Eliwa tallied 35 goals (eight were game-winners) and nine assists as a senior for a career total of 78 goals. He scored 23 goals in the 14 SPC games. He scored huge goals against the league’s best sides – Concord and Robinson.
“The competition in the SPC was good,” Eliwa said. “Every goal mattered in the league games.”
Eliwa’s stellar season included being named an All-State player by the North Carolina Coaches Association.
The last three goals of his high school career came in the playoffs. He suffered a hip injury in the second round of the 4A playoffs – he was fouled 11 times in that one. Eliwa being limited by the injury contributed to the Hornets losing in overtime in the third round.
A Mars Hill coach came to see Eliwa play during his senior season.
“They picked a good night to watch me,” Eliwa said. “I scored two goals and had an assist.”
There was lots of correspondence after that, mostly by Email. Then there was an official visit by Eliwa to the school located 18 miles from Asheville.
“I think the mountains will take some getting used to, but that part of it is going to be exciting for me,” Eliwa said. “I really liked the campus, the school, the coaches and the team.”

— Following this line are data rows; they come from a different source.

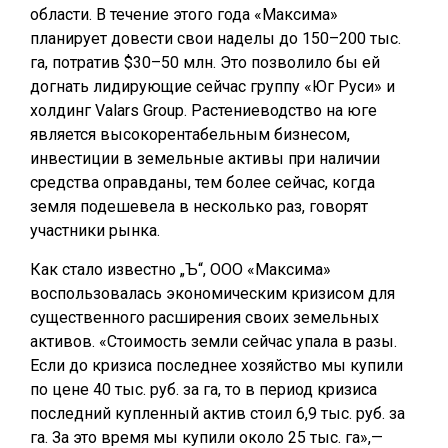
области. В течение этого года «Максима»
планирует довести свои наделы до 150–200 тыс.
га, потратив $30–50 млн. Это позволило бы ей
догнать лидирующие сейчас группу «Юг Руси» и
холдинг Valars Group. Растениеводство на юге
является высокорентабельным бизнесом,
инвестиции в земельные активы при наличии
средства оправданы, тем более сейчас, когда
земля подешевела в несколько раз, говорят
участники рынка.
Как стало известно „Ъ“, ООО «Максима»
воспользовалась экономическим кризисом для
существенного расширения своих земельных
активов. «Стоимость земли сейчас упала в разы.
Если до кризиса последнее хозяйство мы купили
по цене 40 тыс. руб. за га, то в период кризиса
последний купленный актив стоил 6,9 тыс. руб. за
га. За это время мы купили около 25 тыс. га»,—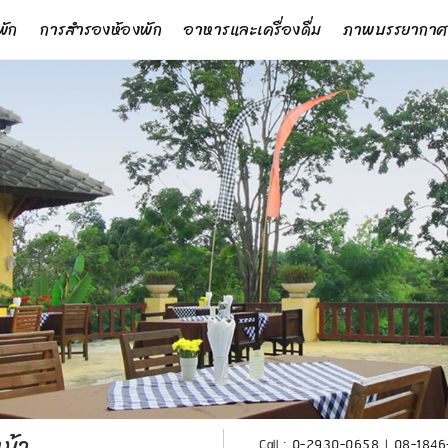
พัก
การสำรองห้องพัก
อาหารและเครื่องดื่ม
ภาพบรรยากาศ
ม้า
Call :
0-2930-0658
|
08-1846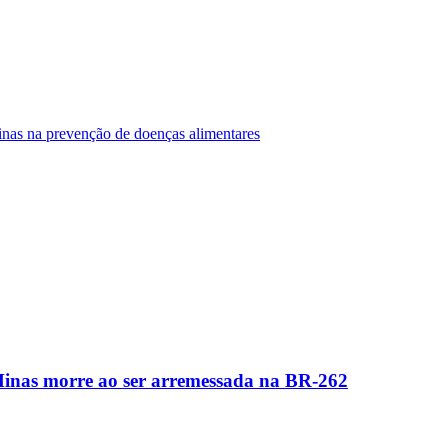
Minas na prevenção de doenças alimentares
Minas morre ao ser arremessada na BR-262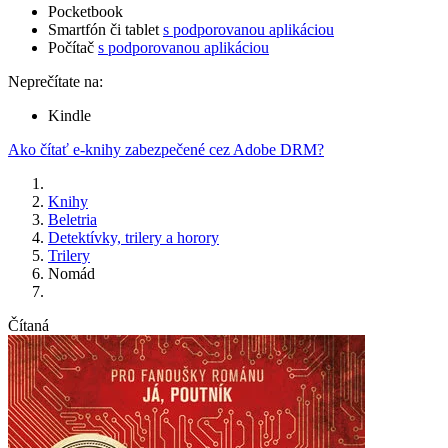
Pocketbook
Smartfón či tablet
s podporovanou aplikáciou
Počítač
s podporovanou aplikáciou
Neprečítate na:
Kindle
Ako čítať e-knihy zabezpečené cez Adobe DRM?
Knihy
Beletria
Detektívky, trilery a horory
Trilery
Nomád
Čítaná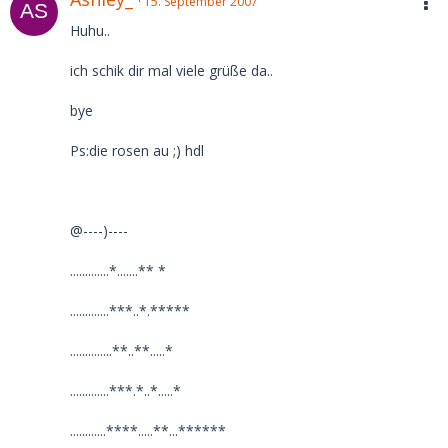
15. September 2007
Huhu..
ich schik dir mal viele grüße da..
bye
Ps:die rosen au ;) hdl
@----)----
.............*.......** *
.............***..*.*****
..............**..**.....*
.............***.*..*.....*
............****.....**...******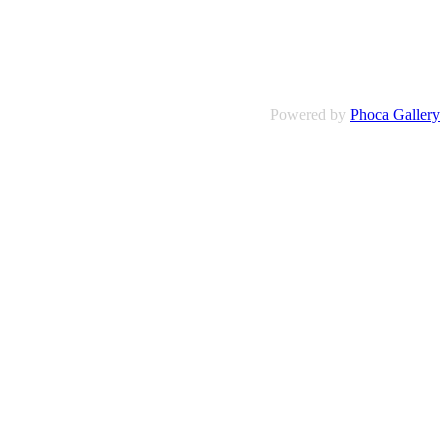
Powered by
Phoca Gallery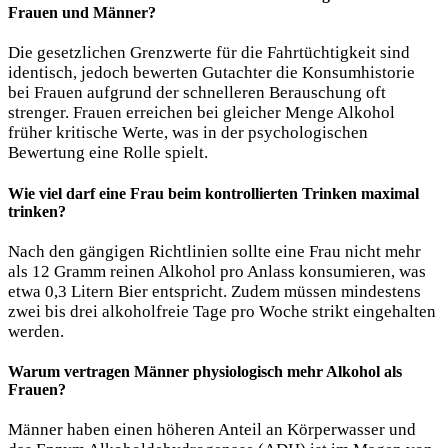
Frauen und Männer?
Die gesetzlichen Grenzwerte für die Fahrtüchtigkeit sind
identisch, jedoch bewerten Gutachter die Konsumhistorie
bei Frauen aufgrund der schnelleren Berauschung oft
strenger. Frauen erreichen bei gleicher Menge Alkohol
früher kritische Werte, was in der psychologischen
Bewertung eine Rolle spielt.
Wie viel darf eine Frau beim kontrollierten Trinken maximal
trinken?
Nach den gängigen Richtlinien sollte eine Frau nicht mehr
als 12 Gramm reinen Alkohol pro Anlass konsumieren, was
etwa 0,3 Litern Bier entspricht. Zudem müssen mindestens
zwei bis drei alkoholfreie Tage pro Woche strikt eingehalten
werden.
Warum vertragen Männer physiologisch mehr Alkohol als
Frauen?
Männer haben einen höheren Anteil an Körperwasser und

Since soccer season, Eliwa has celebrated his 18th birthday. He has stayed busy with classes and baseball.
The Hornets don’t often enjoy the level of success in baseball that they do in soccer, but he’s enjoyed being part of the team and playing for coach Carson Herndon.

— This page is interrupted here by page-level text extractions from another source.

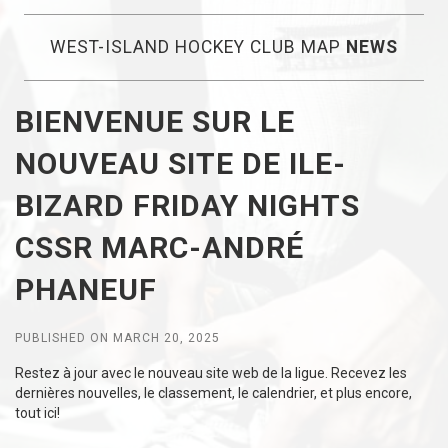
WEST-ISLAND HOCKEY CLUB MAP
NEWS
BIENVENUE SUR LE
NOUVEAU SITE DE ILE-
BIZARD FRIDAY NIGHTS
CSSR MARC-ANDRÉ
PHANEUF
PUBLISHED ON MARCH 20, 2025
Restez à jour avec le nouveau site web de la ligue. Recevez les
dernières nouvelles, le classement, le calendrier, et plus encore,
tout ici!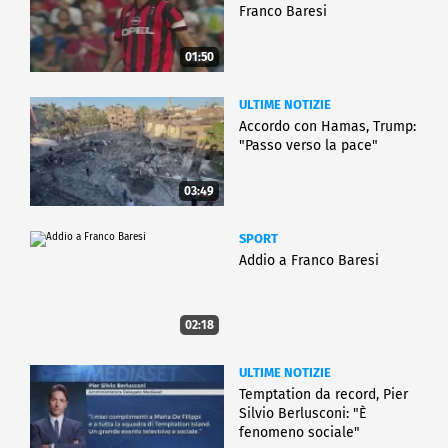
Franco Baresi
01:50
ULTIME NOTIZIE
Accordo con Hamas, Trump:
"Passo verso la pace"
03:49
SPORT
Addio a Franco Baresi
02:18
ULTIME NOTIZIE
Temptation da record, Pier
Silvio Berlusconi: "È
fenomeno sociale"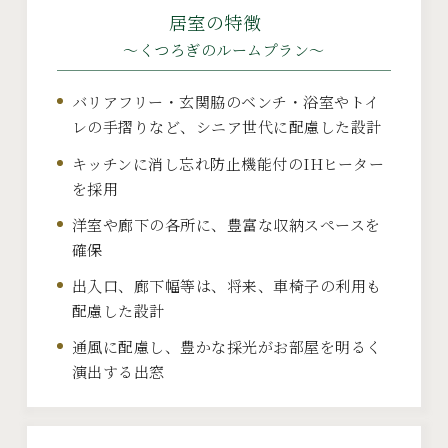
居室の特徴
～くつろぎのルームプラン～
バリアフリー・玄関脇のベンチ・浴室やトイ
レの手摺りなど、シニア世代に配慮した設計
キッチンに消し忘れ防止機能付のIHヒーター
を採用
洋室や廊下の各所に、豊富な収納スペースを
確保
出入口、廊下幅等は、将来、車椅子の利用も
配慮した設計
通風に配慮し、豊かな採光がお部屋を明るく
演出する出窓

“Baseball has been fun, never boring,” Eliwa said. “It’s a weird game to me because there is no contact. I’ve gotten used to a lot of contact in soccer.”
Eliwa is one of Salisbury’s top students. He takes honors courses. The science classes are his favorite. Playing soccer for so many years has given him a fascination for human physiology, for how the body moves and for how it heals.
Mars Hill offers a biomedical sciences major, and Eliwa’s focus is on a future in the medical field. He’s not sure of his exact reporting date to Mars Hill yet, but he knows it will be before the first of August.
“The stats and the accolades for him and the positive results for his team were constant as he gained maturity,” Parrish said. “I regret that he got hurt in the playoffs last season because I don’t think our season would have ended when it did had he been healthy. He is a player that Mars Hill is very fortunate to bring in. They have a young squad and they can always use goal scoring.”